American radio journalist and author

Noah Adams is an American broadcast journalist and author, known primarily since 1987 from National Public Radio.

== Career ==
A former co-host of the daily All Things Considered program, Adams is currently the contributing correspondent at the network's National Desk. His books tend to document a full year in his life, specifically as that year relates to a particular passion or research project. He wrote and narrated a documentary called Father Cares: The Last of Jonestown in 1981, which earned him the Prix Italia, the Alfred I. duPont-Columbia University Award, and the Major Armstrong Award.

Adams was the host of the nationally syndicated Minnesota Public Radio variety show Good Evening, created in 1987 to replace A Prairie Home Companion after that show left the air.
  Good Evening ran for less than a year before being canceled; A Prairie Home Companion returned after a several-year hiatus.

== Personal life ==
Adams was born in Ashland, Kentucky.

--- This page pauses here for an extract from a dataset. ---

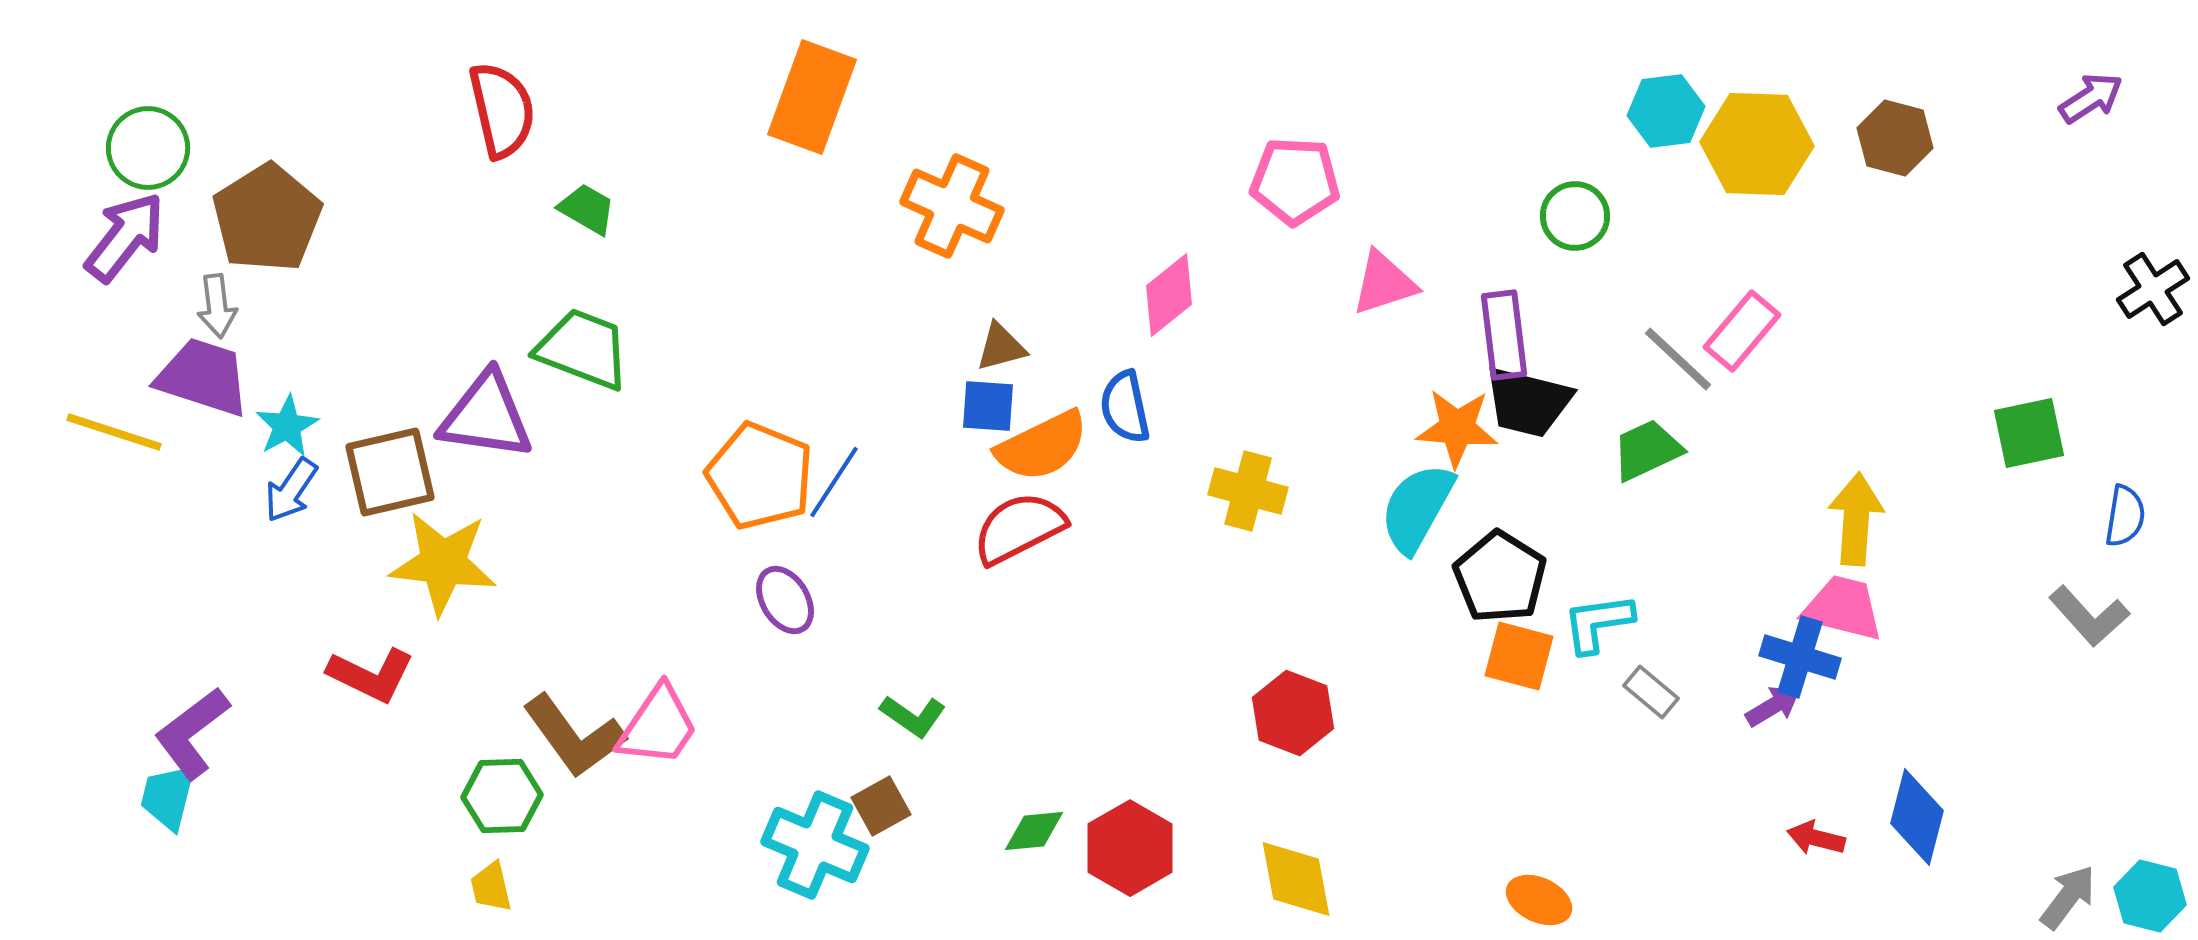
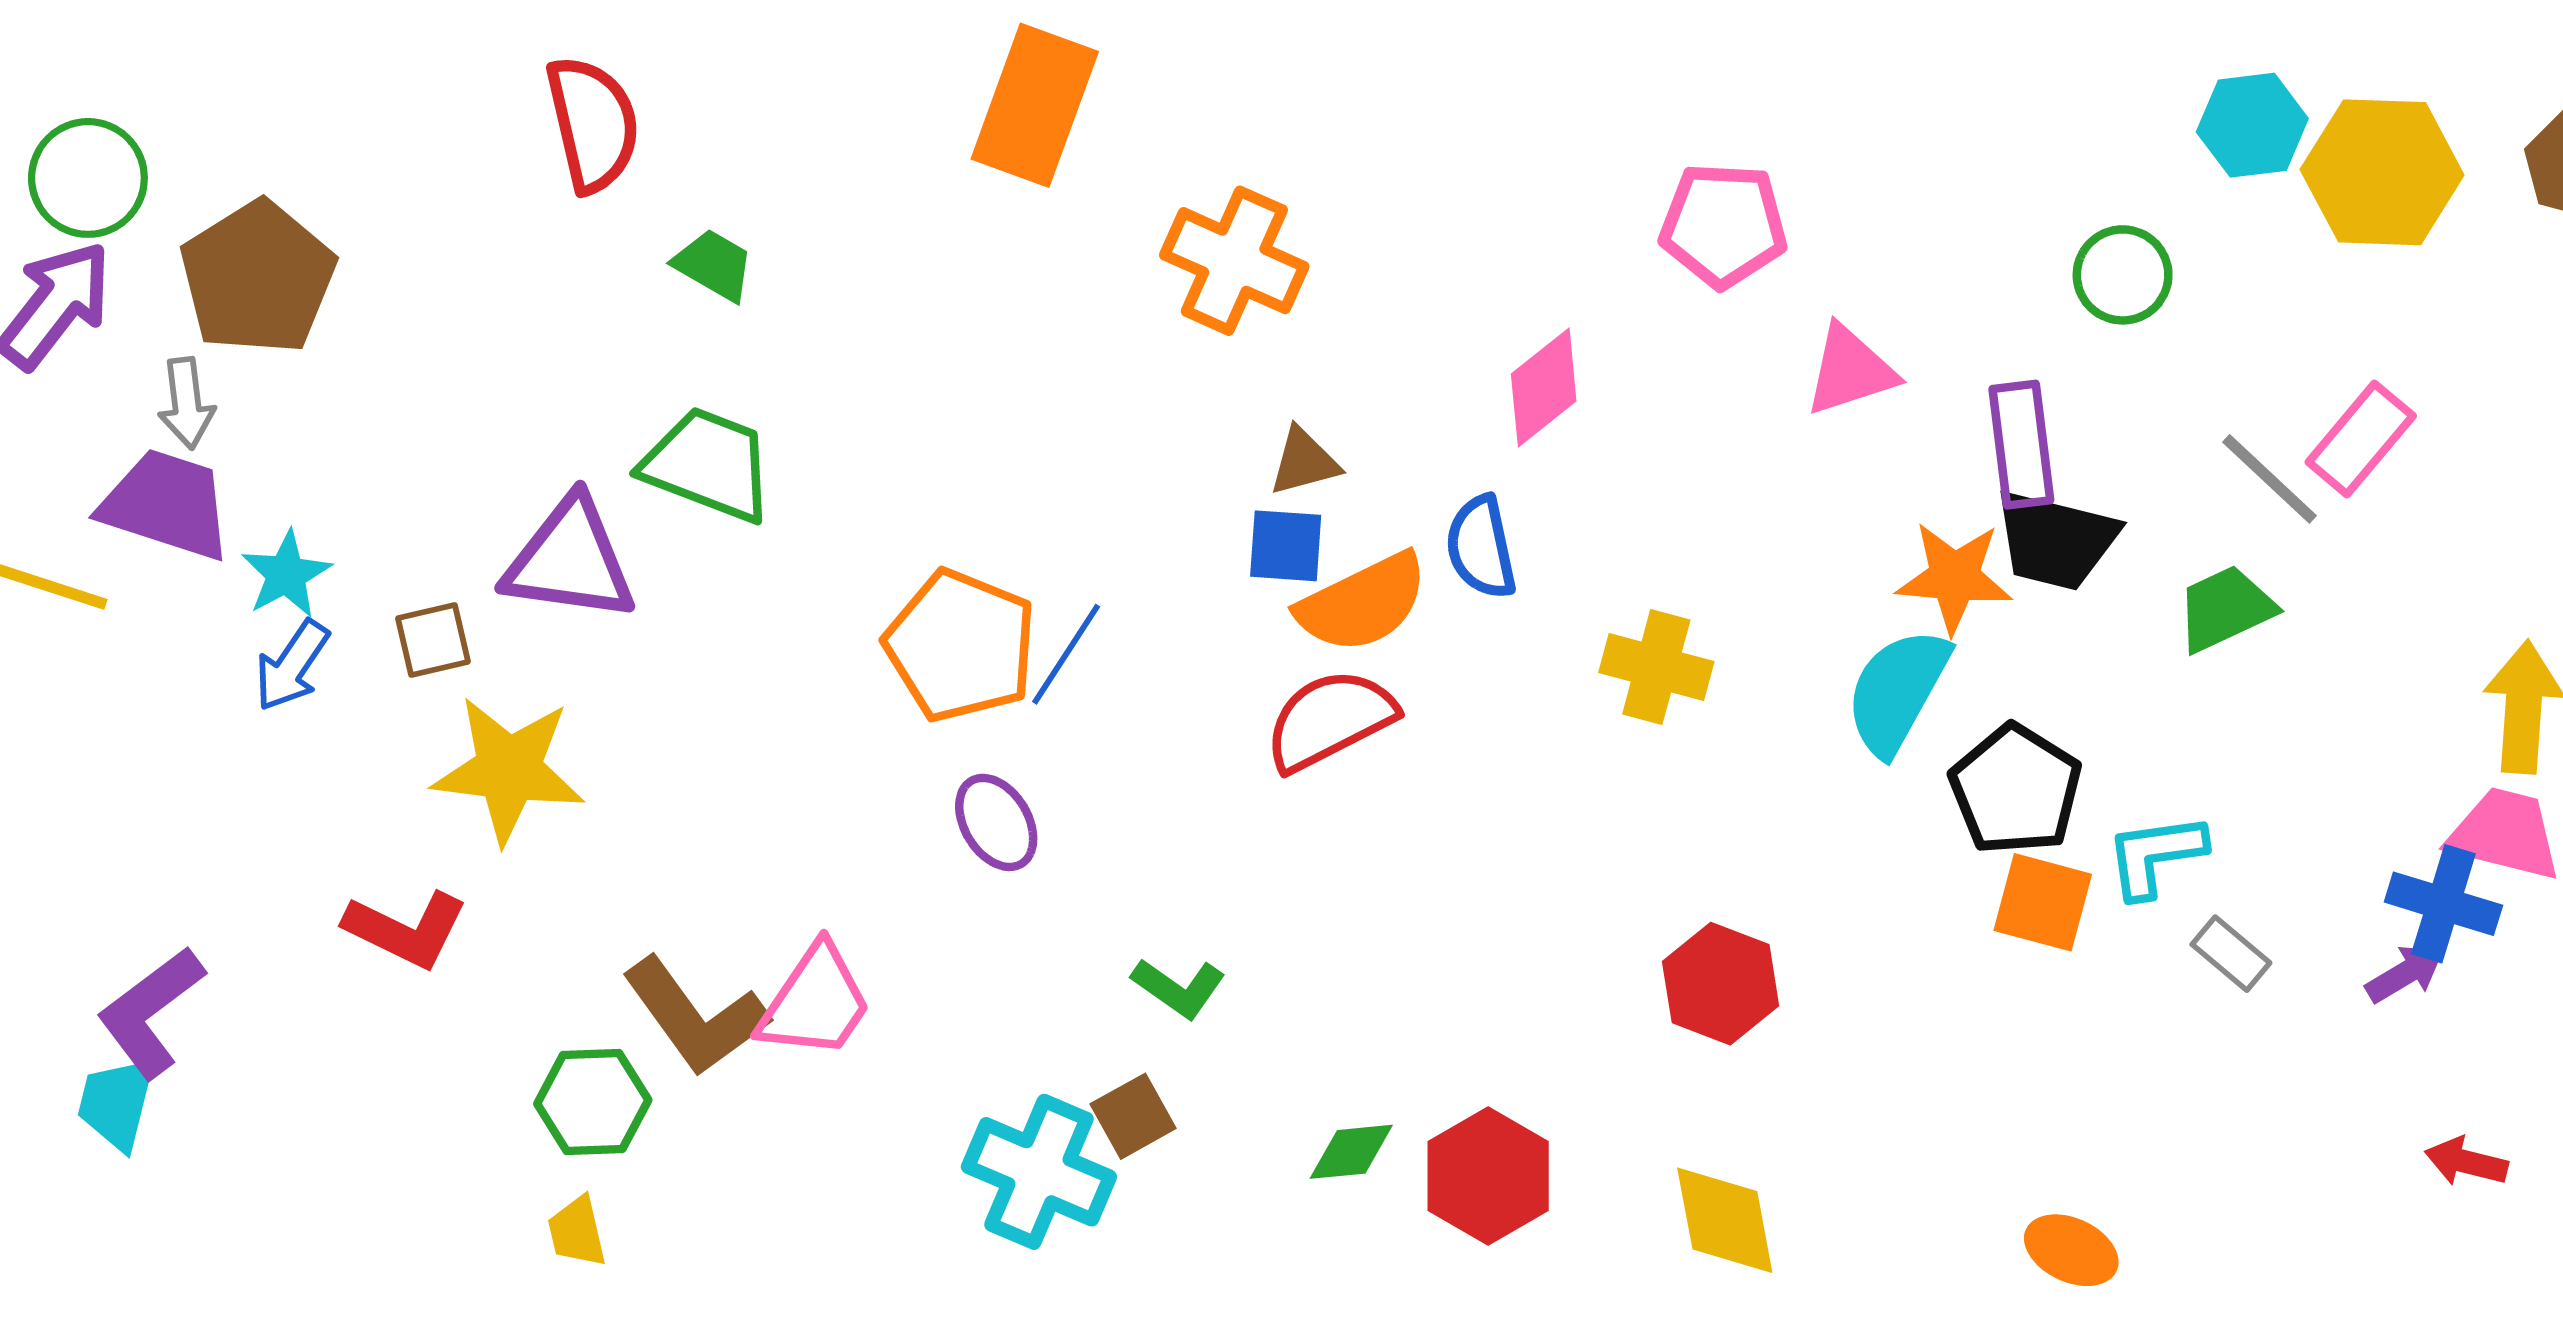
brown square: (390, 472) -> (433, 640), size x0.6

He is married to Neenah Ellis, and they live in Yellow Springs, Ohio.

==Bibliography==
- Saint Croix Notes: River Mornings, Radio Nights (1990)—A collection of Adams' essays.
- Noah Adams on "All Things Considered": A Radio Journal (1992; ISBN 0-393-03043-1)—Follows his work for NPR during the volatile news year of June 4, 1989 to June 4, 1990.
- Piano Lessons: Music, Love, and True Adventures (1997; ISBN 0-385-31821-9)—Documents his struggles and musings on learning how to play the piano at age 51.
- Far Appalachia: Following the New River North (2001; ISBN 0-385-32013-2)—Adams explores and researches the New River, in a journey from North Carolina to West Virginia.
- The Flyers: In Search of Wilbur and Orville Wright (2003; ISBN 0-609-81032-4)—Adams narrates the history of the Wright brothers' early aviation years by visiting the sites where history had been made.